Le coach niçois sera très critiqué car plusieurs défaites à domicile interviennent à cette période malgré un fond de jeu réel. Il mettra dix matches à se rendre compte que Nice ne gagnera pas en continuant comme cela et passe à un 4-3-1-2 avec Marama Vahirua positionné en meneur axial derrière deux attaquants. Ce changement va lancer la saison du Gym, Bakary retrouvant son poste d'avant-centre.
Une finale de Coupe de la Ligue historique
Une deuxième partie de saison du feu de Dieu (3ème des matches retours) permet au club de finir à la 8ème place — c'est le meilleur résultat depuis des décennies. L'OGC Nice atteint même la finale de la Coupe de la Ligue mais la victoire n'est pas au rendez-vous : battu par Nancy, mais le déplacement sur la capitale de plus de 20 000 Niçois est une réussite historique alors que la SNCF a mis des bâtons dans les roues aux supporters en mettant à disposition un très faible nombre de trains.
Le peuple niçois, solidaire de cette situation, réalise une grosse performance en tribunes. Le président de la Ligue, Monsieur Frédéric Thiriez, parla même de la meilleure ambiance du Stade de France depuis longtemps.
Malgré le fait que la victoire n'a pas été au bout — ce qui aurait permis à Nice d'être en avance sur son projet européen (le vainqueur accède à l'UEFA) — la ferveur qui a entouré l'événement annonce un avenir ensoleillé au vieux Gym.
Saison 2006-2007 : les ambitions et le futur du Gym
Antonetti reconduit, tout comme plusieurs cadres qui ont prolongé l'aventure, le Nice version 2006-07 devrait repartir sur les mêmes bases que celles qui ont permis au club de faire une belle fin de saison dernière.
Les cadres de l'équipe
L'expérience est là avec Cyril Rool et Olivier Echouafni (largement trentenaires chacun et plus de 150 matches à leurs actifs). Le métronome niçois Florent Balmont, longtemps annoncé dans divers clubs, devrait finalement rester au club. Marama Vahirua, l'homme de la dernière passe, continue également.
Le milieu de terrain devrait donc être sensiblement le même avec l'achat définitif du jeune Brésilien Ederson, auteur du but de la qualification en fin de match pour la finale contre Monaco dans une ambiance électrique.
Le recrutement estival
Du côté du secteur offensif, le club a recruté définitivement David Bellion qui était prêté par Manchester United et qui a démontré en fin de saison un potentiel non négligeable. L'arrivée surprise est celle de l'attaquant lillois Moussilou pour 4 M€, lui qui a été remplaçant cette saison mais qui il y a deux ans avait réalisé une grosse saison. Il a l'avantage d'avoir fait deux campagnes européennes.

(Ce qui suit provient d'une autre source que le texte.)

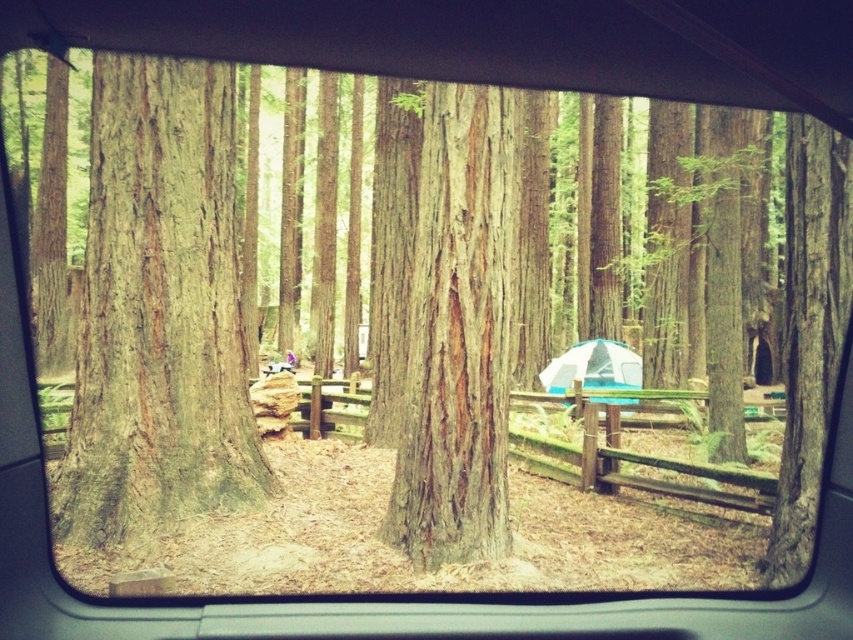 You are sitting in the back seat of the vehicle and notice two points in the forest scene through the rear window. The first point is at coordinates point (450, 189) and the second is at point (630, 388). Which point is closer to your position inside the vehicle?

Point (450, 189) is in front of point (630, 388), so it is closer to your position inside the vehicle. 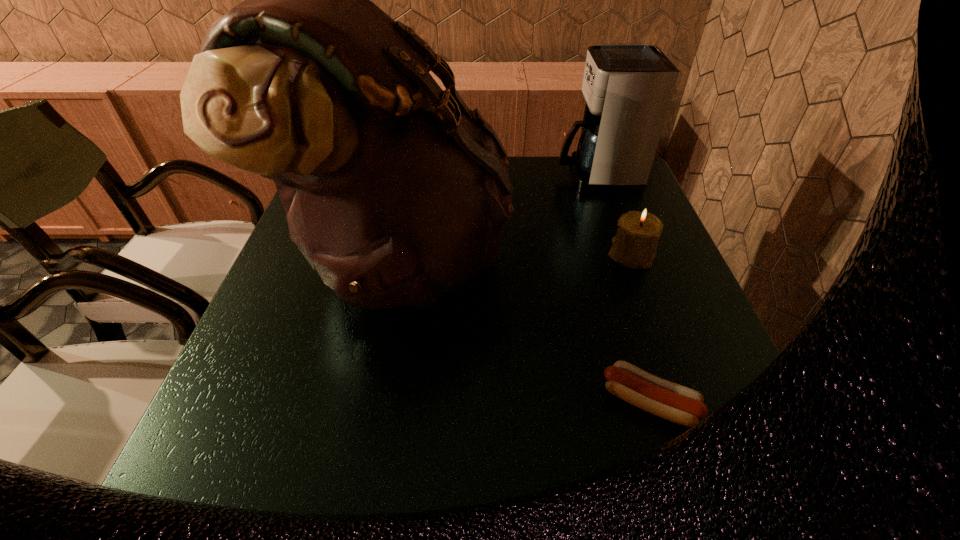 The height and width of the screenshot is (540, 960). Identify the location of satchel. [x=396, y=192].

The width and height of the screenshot is (960, 540). What are the coordinates of `the tallest object` in the screenshot? It's located at (396, 192).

Sammy Traoré, le rigolo de la bande, l'animateur de vestiaire mais tout de même très bon défenseur, est parti pour le PSG. Son remplaçant a été retrouvé rapidement : il s'agit du capitaine strasbourgeois Cédric Kanté, également d'origine malienne comme le néo-parisien.
L'arrivée d'un latéral gauche est maintenant la priorité de recrutement du club.
Les espoirs de la saison
Mais le club compte surtout sur la base de l'année dernière pour progresser. Certains joueurs n'avaient jamais jouu en Ligue 1, plus maintenant, et on espère qu'un joueur comme Bakary Koné explosera dans cette nouvelle saison, lui qui a été auteur d'un joli Mondial en Allemagne malgré l'élimination prématurée de l'équipe nationale ivoirienne (il a réalisé un somptueux but contre les Pays-Bas).
Également de la confirmation du latéral droit Rod Fanni qu'on disait supervisé par la Juventus et qui a lui aussi prolongé son contrat.
L'avenir du Gym s'avère donc intéressant pour les supporters rouge et noir. L'OGC Nice attire à nouveau des joueurs de talent et espère renouer dans le futur avec son glorieux passé — et pourquoi pas se prendre à rêver d'un titre européen.